There are a lot of changes you can potentially make which will save you most, like losing weight or quitting smoking, but you can’t make those changes and then immediately apply for a plan. When you’ve improved your health, regardless of how you’ve done it, you need to wait to apply.
Whole Life vs Universal Life
As you can see, both types of policies have pros and cons. There is no life insurance policy that works perfectly for everyone. Take a look at your specific situation and decide which type will fit your needs best. The most important part is that you have life insurance, regardless of which type it is.

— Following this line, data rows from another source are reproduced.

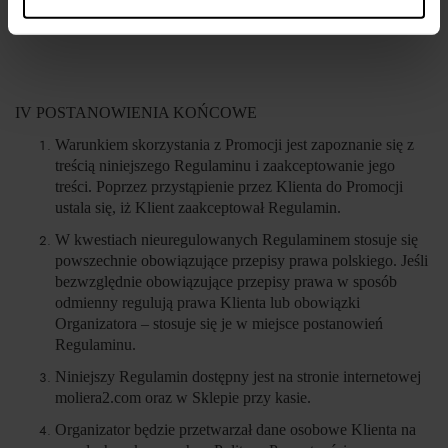
reklamacyjne reklamujący ma prawo dochodzić roszczeń
przed sądem powszechnym.
IV POSTANOWIENIA KOŃCOWE
Warunkiem skorzystania z Promocji jest zapoznanie się z
treścią niniejszego Regulaminu i zaakceptowanie jego
treści. Poprzez przystąpienie przez Klienta do Promocji
ustala się, iż Klient zaakceptował Regulamin.
W kwestiach nieuregulowanych Regulaminem stosuje się
powszechnie obowiązujące przepisy prawa polskiego. Jeśli
bezwzględnie obowiązujące przepisy prawa w sposób
odmienny regulują prawa Klienta lub obowiązki
Organizatora – stosuje się je w miejsce postanowień
Regulaminu.
Niniejszy Regulamin dostępny jest na stronie internetowej
moliera2.com oraz w Sklepie przy kasie.
Organizator będzie przetwarzał dane osobowe Klienta na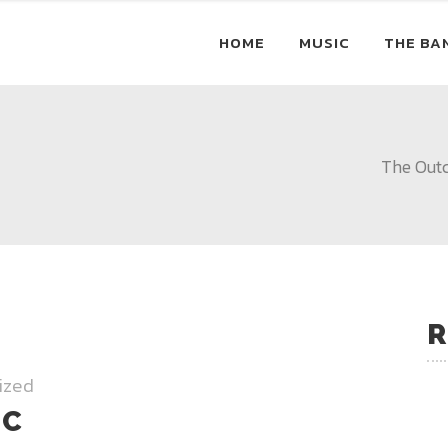
HOME
MUSIC
THE BA
The Out
R
ized
IC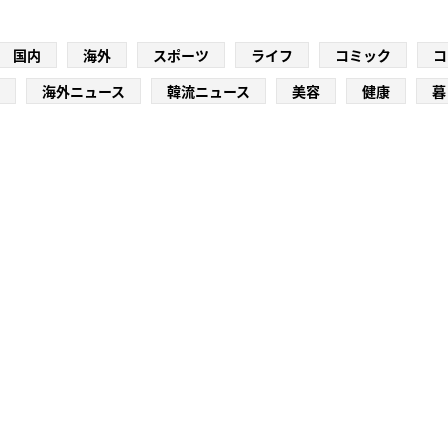
国内
海外
スポーツ
ライフ
コミック
コ
海外ニュース
韓流ニュース
美容
健康
暮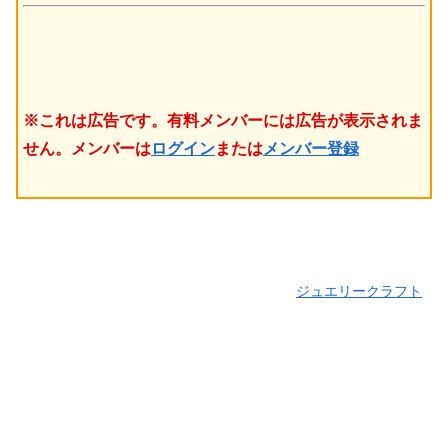
※これは広告です。有料メンバーには広告が表示されま
せん。メンバーは
ログイン
または
メンバー登録
ジュエリークラフト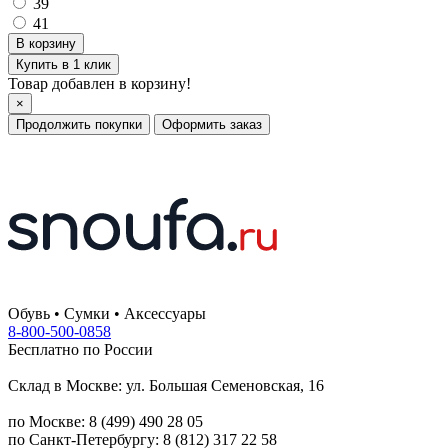
39
41
Купить в 1 клик
Товар добавлен в корзину!
×
Продолжить покупки
Оформить заказ
Обувь • Сумки • Аксессуары
8-800-500-0858
Бесплатно по России
Склад в Москве: ул. Большая Семеновская, 16
по Москве: 8 (499) 490 28 05
по Санкт-Петербургу: 8 (812) 317 22 58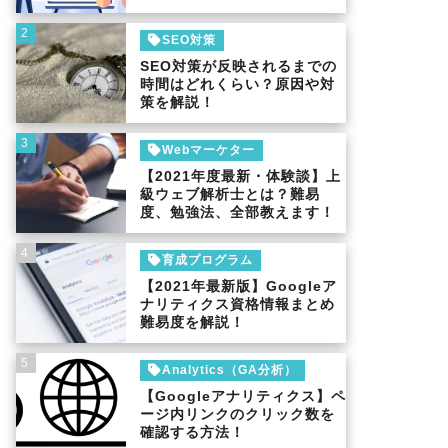
2
SEO対策
SEO対策が反映されるまでの
時間はどれくらい？原因や対
策を解説！
3
Webマーケター
【2021年度最新・体験談】上
級ウェブ解析士とは？難易
度、勉強法、全部教えます！
4
育成プログラム
【2021年最新版】Googleア
ナリティクス資格情報まとめ
難易度を解説！
5
Analytics（GA分析）
【Googleアナリティクス】ペ
ージ内リンクのクリック数を
確認する方法！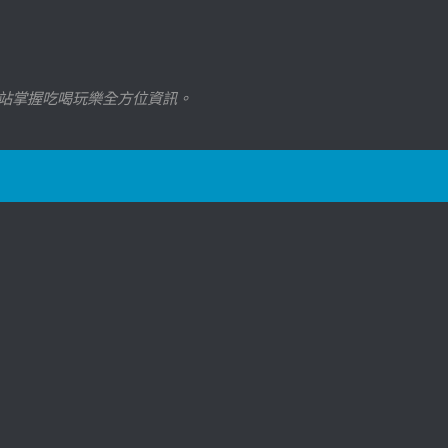
站掌握吃喝玩樂全方位資訊。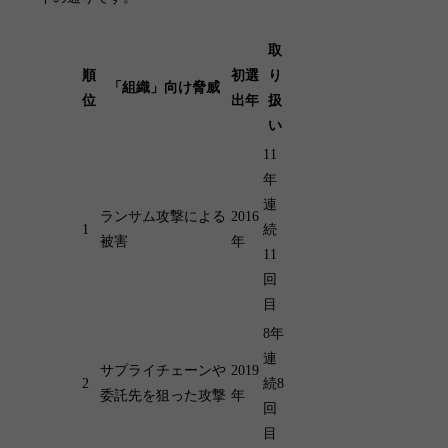
取
順
初選
り
「組織」向け脅威
位
出年
扱
い
11
年
連
ランサム攻撃による
2016
1
続
被害
年
11
回
目
8年
連
サプライチェーンや
2019
2
続8
委託先を狙った攻撃
年
回
目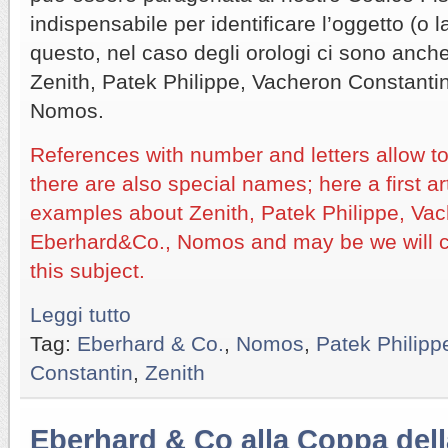
indispensabile per identificare l’oggetto (o l
questo, nel caso degli orologi ci sono anche
Zenith, Patek Philippe, Vacheron Constant
Nomos.
References with number and letters allow to 
there are also special names; here a first a
examples about Zenith, Patek Philippe, Vac
Eberhard&Co., Nomos and may be we will 
this subject.
Leggi tutto
Tag:
Eberhard & Co.
,
Nomos
,
Patek Philipp
Constantin
,
Zenith
Eberhard & Co alla Coppa del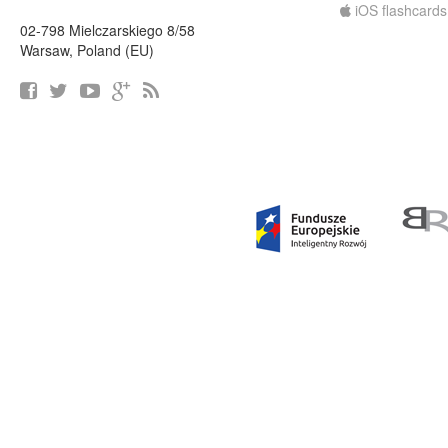
iOS flashcards
02-798 Mielczarskiego 8/58
Warsaw, Poland (EU)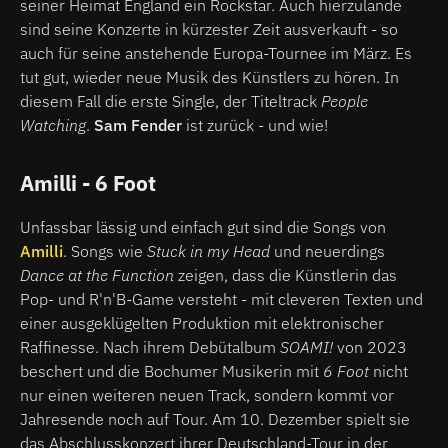
seiner Heimat England ein Rockstar. Auch hierzulande
sind seine Konzerte in kürzester Zeit ausverkauft - so
auch für seine anstehende Europa-Tournee im März. Es
tut gut, wieder neue Musik des Künstlers zu hören. In
diesem Fall die erste Single, der Titeltrack
People
Watching
.
Sam Fender
ist zurück - und wie!
Amilli - 6 Foot
Unfassbar lässig und einfach gut sind die Songs von
Amilli
. Songs wie
Stuck in my Head
und neuerdings
Dance at the Function
zeigen, dass die Künstlerin das
Pop- und R'n'B-Game versteht - mit cleveren Texten und
einer ausgeklügelten Produktion mit elektronischer
Raffinesse. Nach ihrem Debütalbum
SOAMI!
von 2023
beschert und die Bochumer Musikerin mit
6 Foot
nicht
nur einen weiteren neuen Track, sondern kommt vor
Jahresende noch auf Tour. Am 10. Dezember spielt sie
das Abschlusskonzert ihrer Deutschland-Tour in der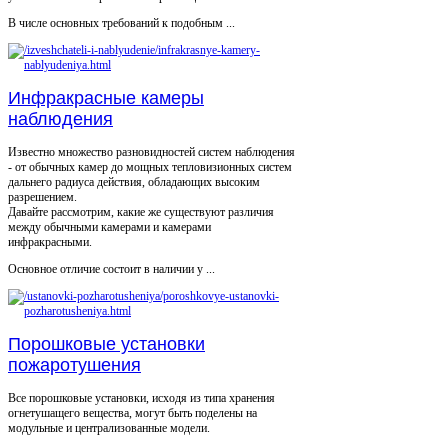
В числе основных требований к подобным ...
Инфракрасные камеры
наблюдения
Известно множество разновидностей систем наблюдения
- от обычных камер до мощных тепловизионных систем
дальнего радиуса действия, обладающих высоким
разрешением.
Давайте рассмотрим, какие же существуют различия
между обычными камерами и камерами
инфракрасными.
Основное отличие состоит в наличии у ...
Порошковые установки
пожаротушения
Все порошковые установки, исходя из типа хранения
огнетушащего вещества, могут быть поделены на
модульные и централизованные модели.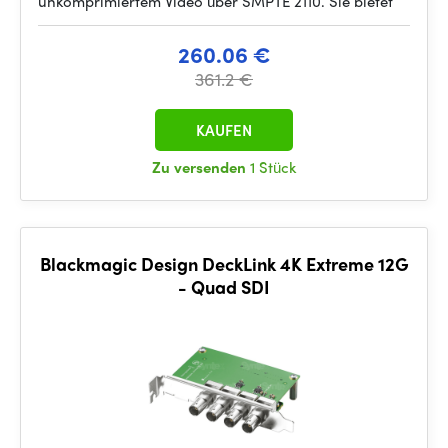
unkomprimiertem Video über SMPTE 2110. Sie bietet
260.06 €
361.2 €
KAUFEN
Zu versenden
1 Stück
Blackmagic Design DeckLink 4K Extreme 12G
- Quad SDI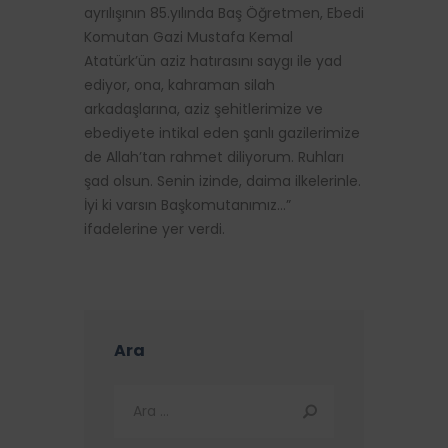
ayrılışının 85.yılında Baş Öğretmen, Ebedi
Komutan Gazi Mustafa Kemal
Atatürk’ün aziz hatırasını saygı ile yad
ediyor, ona, kahraman silah
arkadaşlarına, aziz şehitlerimize ve
ebediyete intikal eden şanlı gazilerimize
de Allah’tan rahmet diliyorum. Ruhları
şad olsun. Senin izinde, daima ilkelerinle.
İyi ki varsın Başkomutanımız…”
ifadelerine yer verdi.
Ara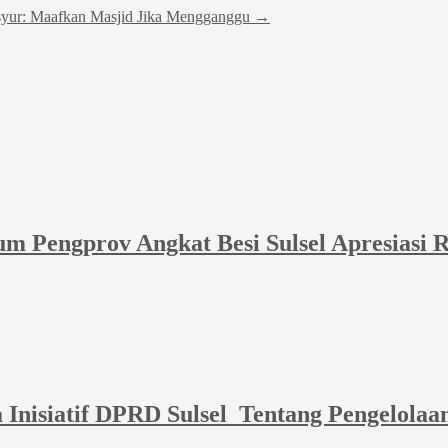
syur: Maafkan Masjid Jika Mengganggu
→
m Pengprov Angkat Besi Sulsel Apresiasi 
Inisiatif DPRD Sulsel Tentang Pengelola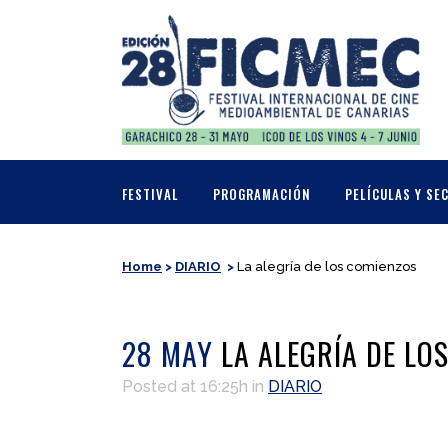
FESTIVAL
PROGRAMACIÓN
PELÍCULAS Y SE
Home
>
DIARIO
>
La alegría de los comienzos
28 MAY
LA ALEGRÍA DE LO
Posted at 16:25h
in
DIARIO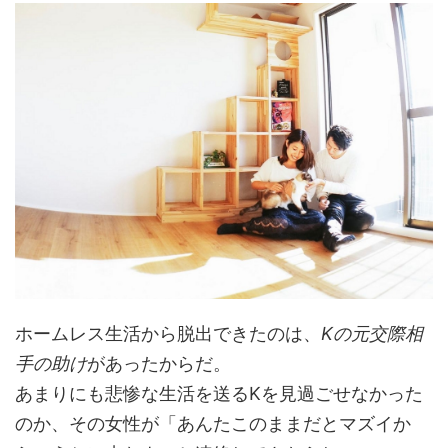
ホームレス生活から脱出できたのは、
Kの元交際相
手の助け
があったからだ。
あまりにも悲惨な生活を送るKを見過ごせなかった
のか、その女性が「あんたこのままだとマズイか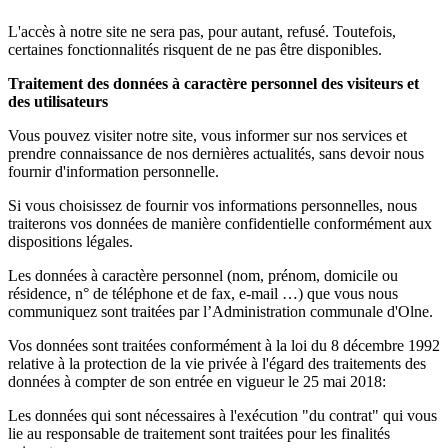
L'accès à notre site ne sera pas, pour autant, refusé. Toutefois,
certaines fonctionnalités risquent de ne pas être disponibles.
Traitement des données à caractère personnel des visiteurs et
des utilisateurs
Vous pouvez visiter notre site, vous informer sur nos services et
prendre connaissance de nos dernières actualités, sans devoir nous
fournir d'information personnelle.
Si vous choisissez de fournir vos informations personnelles, nous
traiterons vos données de manière confidentielle conformément aux
dispositions légales.
Les données à caractère personnel (nom, prénom, domicile ou
résidence, n° de téléphone et de fax, e-mail …) que vous nous
communiquez sont traitées par l’Administration communale d'Olne.
Vos données sont traitées conformément à la loi du 8 décembre 1992
relative à la protection de la vie privée à l'égard des traitements des
données à compter de son entrée en vigueur le 25 mai 2018:
Les données qui sont nécessaires à l'exécution "du contrat" qui vous
lie au responsable de traitement sont traitées pour les finalités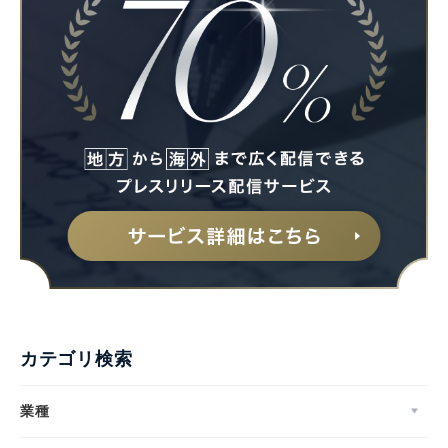
Japanese
English
カテゴリ検索
業種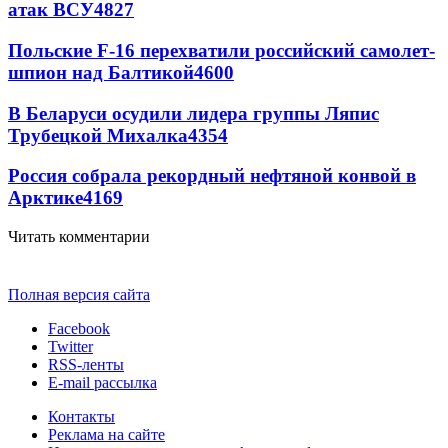
атак ВСУ
4827
Польские F-16 перехватили российский самолет-
шпион над Балтикой
4600
В Беларуси осудили лидера группы Ляпис
Трубецкой Михалка
4354
Россия собрала рекордный нефтяной конвой в
Арктике
4169
Читать комментарии
Полная версия сайта
Facebook
Twitter
RSS-ленты
E-mail рассылка
Контакты
Реклама на сайте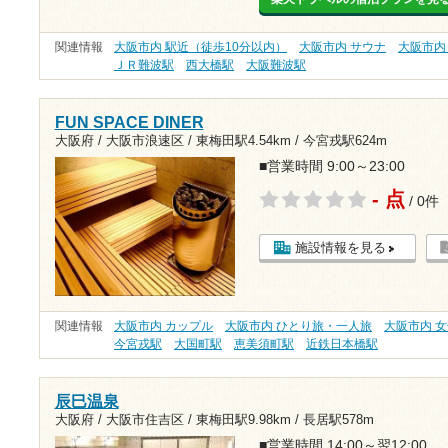
関連情報
大阪市内 駅近（徒歩10分以内）
大阪市内 サウナ
大阪市内
ＪＲ難波駅
西大橋駅
大阪難波駅
FUN SPACE DINER
大阪府 / 大阪市浪速区 /
東梅田駅4.54km
/
今宮戎駅624m
■営業時間 9:00～23:00
- 点
/ 0件
施設情報を見る
関連情報
大阪市内 カップル
大阪市内 ひとり旅・一人旅
大阪市内 
今宮戎駅
大国町駅
恵美須町駅
近鉄日本橋駅
辰巳温泉
大阪府 / 大阪市住吉区 /
東梅田駅9.98km
/
長居駅578m
■営業時間 14:00～翌12:00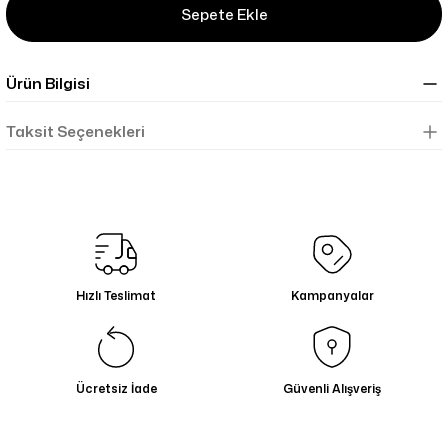
Sepete Ekle
Ürün Bilgisi
Taksit Seçenekleri
Hızlı Teslimat
Kampanyalar
Ücretsiz İade
Güvenli Alışveriş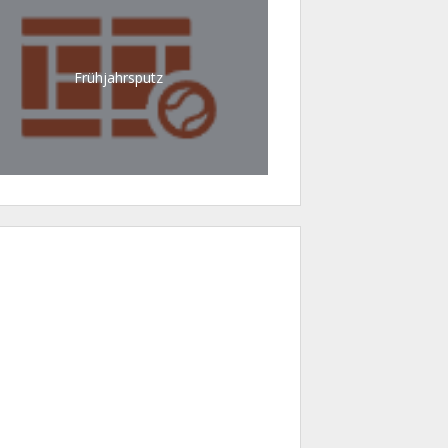
Frühjahrsputz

The Bottom Line – Whole Life Versus Universal Life: Which One Is For You
When considering life insurance options, the choice between whole life and universal life insurance depends on individual needs and preferences. Whole life policies are known for their cash value growth and consistent premiums over time, making them suitable for those looking for a long-term investment. On the other hand, universal life policies offer flexibility in adjusting coverage and premium payments but come with variable interest rates. No-exam options are available for both types, providing quicker coverage but at a higher cost.
When selecting a policy, it’s crucial to assess financial needs, including debt coverage and income protection, while striving for a healthy lifestyle to secure lower insurance rates. Ultimately, having any life insurance policy is essential for protecting loved ones in case of unforeseen events.